Questi tag nofollow sono quelli che dicono ai motori di ricerca che non dovrebbero prestare o allegare alcuna credibilità al backlink che hai creato per il tuo sito web.

Quando ti colleghi a un sito Web o solo ad alcuni contenuti di quel sito Web, aumenti l'autorità di dominio di quel sito Web di cui sta già godendo.

Con un tag no follow, l'autorità del sito Web non aumenta né diminuisce. Ma il collegamento che hai creato funzionerà comunque senza sforzo. Indirizzerà l'utente al post desiderato, senza aumentare la SEO di quel sito web.

Ti starai chiedendo perché hai bisogno di conoscere questi tipi di tag. Questo perché, quando stai lavorando alla creazione di backlink come strategia SEO efficace per un sito web, è molto importante sapere se i backlink che stai ricevendo seguono link o non seguono link.

I link dofollow che ottieni aiutano a migliorare la SEO del tuo sito web. I link nofollow no.

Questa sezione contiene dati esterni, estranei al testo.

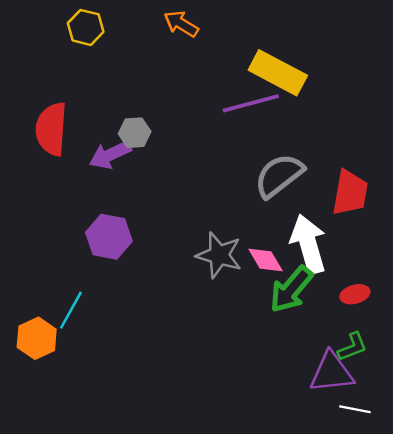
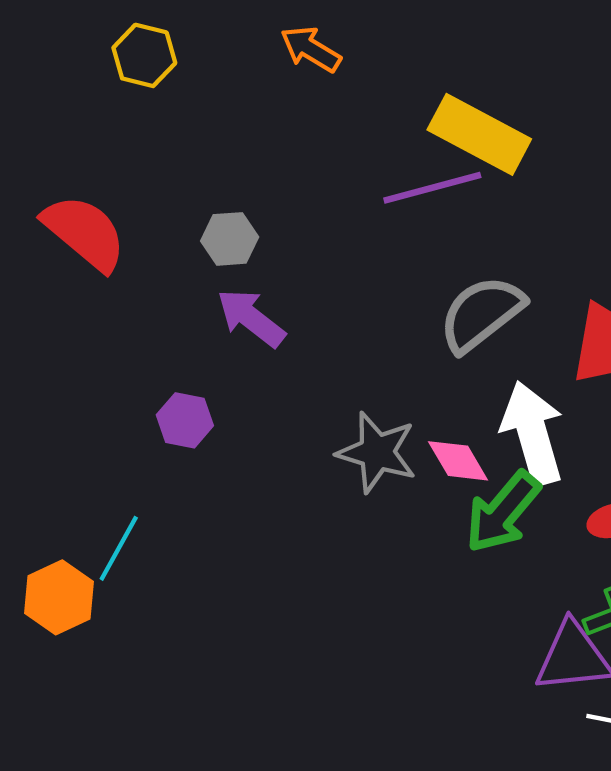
red semicircle: (51, 129) -> (85, 233), turned 126
purple arrow: (110, 155) -> (251, 318), moved, turned 63
purple hexagon: (109, 237) -> (185, 420), size x0.7

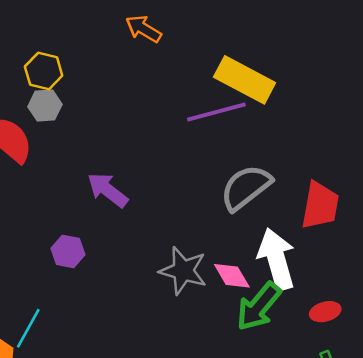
yellow hexagon: (144, 55) -> (44, 71), moved
gray hexagon: (230, 239) -> (45, 106), moved

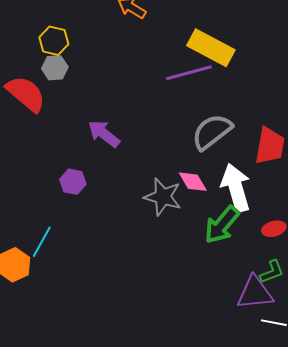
pink diamond: (232, 276) -> (193, 182), moved

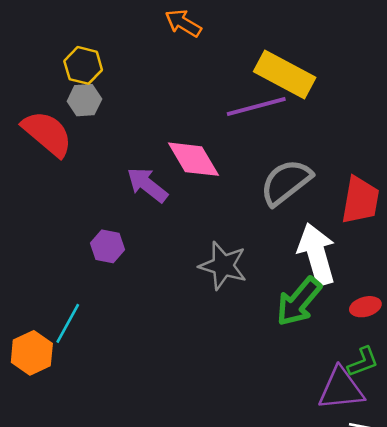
pink diamond: (193, 182) -> (194, 159), moved, size x1.4

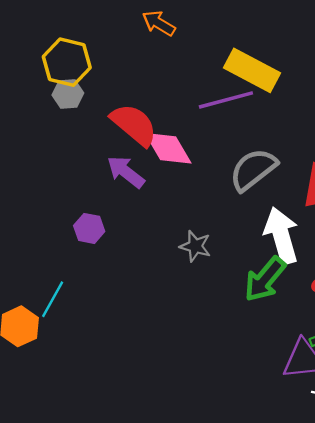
yellow hexagon: (83, 65) -> (67, 62), size x1.4
red semicircle: (47, 133) -> (134, 125), moved
gray star: (223, 266) -> (195, 246), size x0.7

Ma alcuni esperti SEO ritengono che i link nofollow aiutino a migliorare la SEO e il posizionamento del sito web, ma non così efficacemente come i link dofollow. Quindi i link nofollow non sono del tutto inutili. Il loro valore è solo molto inferiore a quello dei link dofollow.

Ancora una volta, se ti stai collegando a un sito Web che ha una scarsa autorità di dominio, ti consigliamo di considerare l'utilizzo dei tag nofollow. Ciò assicurerà che la tua autorità di dominio non sia compromessa.

Ecco come creare un collegamento nofollow sul tuo sito Web WordPress.

Apri il post per il quale desideri creare un link non seguito. Lì vai all'editor dei post del blog e fai clic sull'opzione HTML.

Aggiungi qualsiasi link tu voglia aggiungere con una determinata clausola.

Una volta aggiunto, non influirà più sulla SEO del sito Web a cui ti sei collegato. Si assicurerà inoltre che la tua autorità di dominio non sia compromessa o danneggiata in alcun modo.

Avvolgendo:

Ogni tipo di tag HTML ha un ruolo da svolgere nella SEO di un sito web. Poiché la ricerca organica e il traffico organico sono così importanti per un'azienda, l'importanza dei tag HTML non uscirà mai dal mercato.

Tuttavia, quando lavori alla SEO del tuo sito web, devi sapere quali tag HTML sono importanti per te e quali no. Questo è esattamente il motivo per cui abbiamo scritto questo articolo per te.